In R1 cases with N2 infiltration there was no difference in median survival (6 vs. 6 months) between the radiated and non-radiated groups. Patients with N2 disease often have distant metastases before local recurrence [13] which obviates the benefits of high extensive resection. Liewald et al. [2] proved that median survival times of stage III patients with microscopic infiltration of the resection margins and without such infiltration hardly differed from each other (9 vs. 11.6 months). Undetected distant metastases exist in a number of these N2 patients at the time of external beam radiation, not being accessible by adjuvant radiotherapy. This may be the main reason for detecting no difference in median survival for N2 disease patients with or without irradiation.
Adjuvant chemotherapy is questionable. A meta-analysis of 52 randomized trials of adjuvant chemotherapy for completely resected N2 NSCLC suggested a small advantage of 3% within 2 years of cisplatin-based chemotherapy regimes given in the adjuvant setting [15]. In a single study of patients with microscopic NSCLC and N2 disease 40% were disease-free at 45 months after adjuvant chemotherapy and radiotherapy [18]. However, the number of cases was very small (n=10).
Patients with a macroscopic residual tumor after resection have both a very high perioperative risk (30-day lethality: 25%) and a very low survival prognosis (1-year survival rate: 0%). As those very sick patients often do not benefit from tumor resection in the sense of a tumor mass reduction, an exact evaluation of tumor spreading during operation should be done. Then the operation should eventually be finished as diagnostic thoracotomy. In three cases adjuvant radiotherapy was not proven to have any survival advantage. A decision on adjuvant therapy must therefore be made individually.

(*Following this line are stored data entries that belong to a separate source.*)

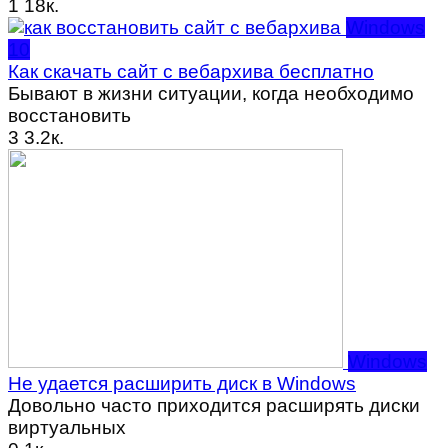
1
18к.
Windows
10
Как скачать сайт с вебархива бесплатно
Бывают в жизни ситуации, когда необходимо
восстановить
3
3.2к.
Windows
Не удается расширить диск в Windows
Довольно часто приходится расширять диски
виртуальных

The incidence of residual tumors at the resection margin after excision of an NSCLC is low due to improved preoperative diagnostics and frozen-section analysis during operation. Microscopic tumor infiltration (especially peribronchial) is frequently linked to mediastinal lymph node metastases, the latter determining the prognosis. In R1 cases with an N0/N1 situation adjuvant radiation should be given to prevent local recurrence. Because of the systemic character of N2 disease an advantage of irradiation is doubtful. The benefit of adjuvant chemotherapy must be evaluated in further studies.